TASK DESCRIPTION = In the listing below, how many lines contain the word "déménagement"? Answer with the number alone.

BEGIN SOURCE DATA

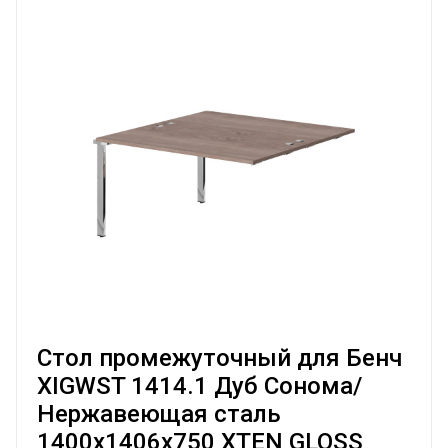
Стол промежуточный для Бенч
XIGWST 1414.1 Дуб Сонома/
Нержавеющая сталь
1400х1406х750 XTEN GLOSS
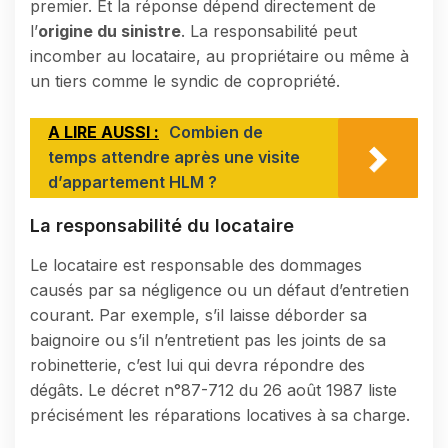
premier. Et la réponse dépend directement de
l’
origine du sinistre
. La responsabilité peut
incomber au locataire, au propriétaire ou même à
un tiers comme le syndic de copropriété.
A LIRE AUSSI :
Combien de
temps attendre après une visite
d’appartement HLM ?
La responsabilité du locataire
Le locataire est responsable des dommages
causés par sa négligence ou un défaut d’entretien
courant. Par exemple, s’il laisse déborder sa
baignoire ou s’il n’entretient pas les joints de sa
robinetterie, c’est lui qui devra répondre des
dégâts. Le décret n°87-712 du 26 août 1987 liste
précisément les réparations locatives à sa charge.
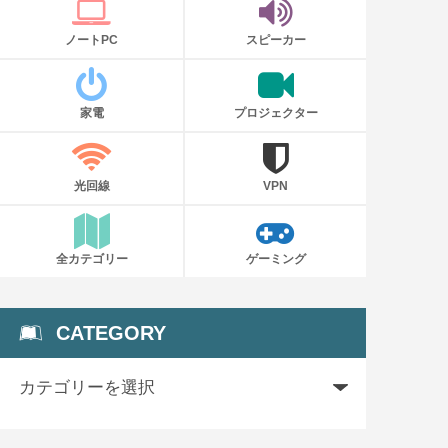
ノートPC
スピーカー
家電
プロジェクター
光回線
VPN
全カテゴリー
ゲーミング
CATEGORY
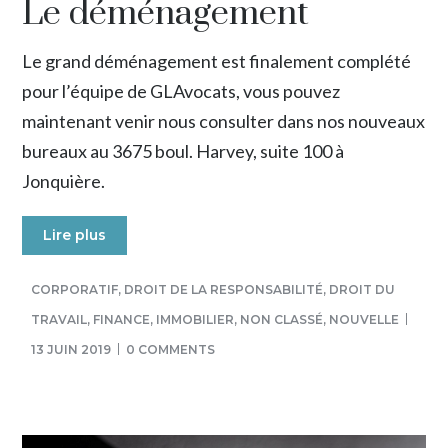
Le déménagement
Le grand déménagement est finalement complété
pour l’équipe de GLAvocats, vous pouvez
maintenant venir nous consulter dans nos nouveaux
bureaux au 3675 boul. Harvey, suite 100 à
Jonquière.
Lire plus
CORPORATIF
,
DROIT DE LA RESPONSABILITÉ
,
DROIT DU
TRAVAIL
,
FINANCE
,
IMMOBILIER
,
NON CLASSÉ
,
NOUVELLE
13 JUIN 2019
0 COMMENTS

END SOURCE DATA
BEGIN SOURCE DATA

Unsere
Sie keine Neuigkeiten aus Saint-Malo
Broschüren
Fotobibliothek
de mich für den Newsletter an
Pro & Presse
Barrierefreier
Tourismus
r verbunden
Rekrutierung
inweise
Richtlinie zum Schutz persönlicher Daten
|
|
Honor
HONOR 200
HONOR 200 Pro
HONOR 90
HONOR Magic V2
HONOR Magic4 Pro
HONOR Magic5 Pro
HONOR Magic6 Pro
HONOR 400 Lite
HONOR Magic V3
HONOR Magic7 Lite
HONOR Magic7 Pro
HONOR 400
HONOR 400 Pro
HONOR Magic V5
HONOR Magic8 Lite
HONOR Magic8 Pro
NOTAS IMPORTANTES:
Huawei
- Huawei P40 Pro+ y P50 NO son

END SOURCE DATA

PROBLEM SOLUTION = 2